Insurance companies are willing to spend untold amounts of money to defeat a single payer measure, as it is ostensibly a referendum on their very existence. As you might expect in a post-Citizens United world, there are Democratic politicians on the dole of healthcare conglomerates and Big Pharma. Pharmaceutical companies land on the side of insurance companies in this battle because a government run program would have a strong bargaining position against them and drive down their notoriously high prices.

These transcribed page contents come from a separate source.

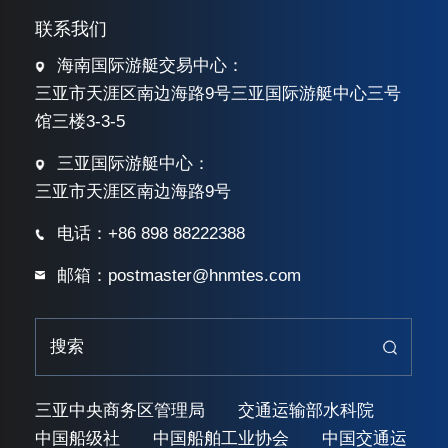
联系我们
海南国际游艇交易中心：
三亚市天涯区南边海路9号三亚国际游艇中心三号
馆三楼3-3-5
三亚国际游艇中心：
三亚市天涯区南边海路9号
电话：+86 898 88222388
邮箱：postmaster@hnmtes.com
三亚中央商务区管理局
交通运输部水科院
中国船级社
中国船舶工业协会
中国交通运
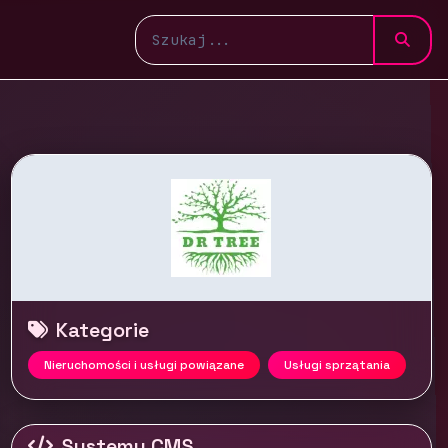
Kategorie
Nieruchomości i usługi powiązane
Usługi sprzątania
Systemy CMS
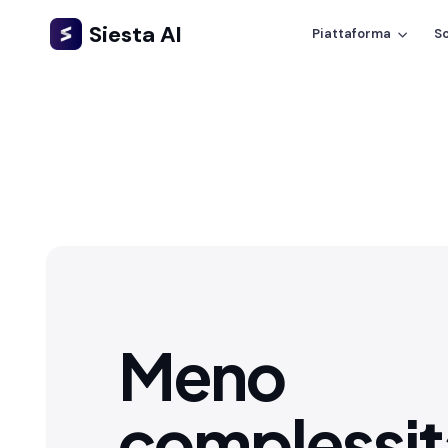
Siesta AI
Piattaforma
So
Meno
complessit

Senator Cory Booker took a lot of flack back in January when he came out against a measure to allow Americans access to Canadian drugs at the bidding of his Big Pharma overlords. He is not alone. While Booker takes more than any other Democratic  Senator from pharmaceutical manufacturing companies, Senators Casey, Murray, and Bennet also receive six-figure donations from Big Pharma and opposed the measure. If you search Open Secrets for insurance company donations, from Aetna to Blue Shield, you consistently find healthy contributions to the Democratic Party and to Democratic candidates from health insurance companies.

The Way Forward

The reality is that single payer healthcare is not impossible. In fact, most Americans support it. Prior to 2016, the conventional wisdom was that Democrats win by running to the center and outdoing the Republicans at their own donations game. If nothing else, this year’s election season has taught us that conventional wisdom is off the table. An energized base that feels it is being offered something other than compromise might be more powerful than the current Democratic strategy of being the Republican Light party buoyed by corporate donations. The people are moving toward universal health care; it is only a question of when politicians will decide to come along.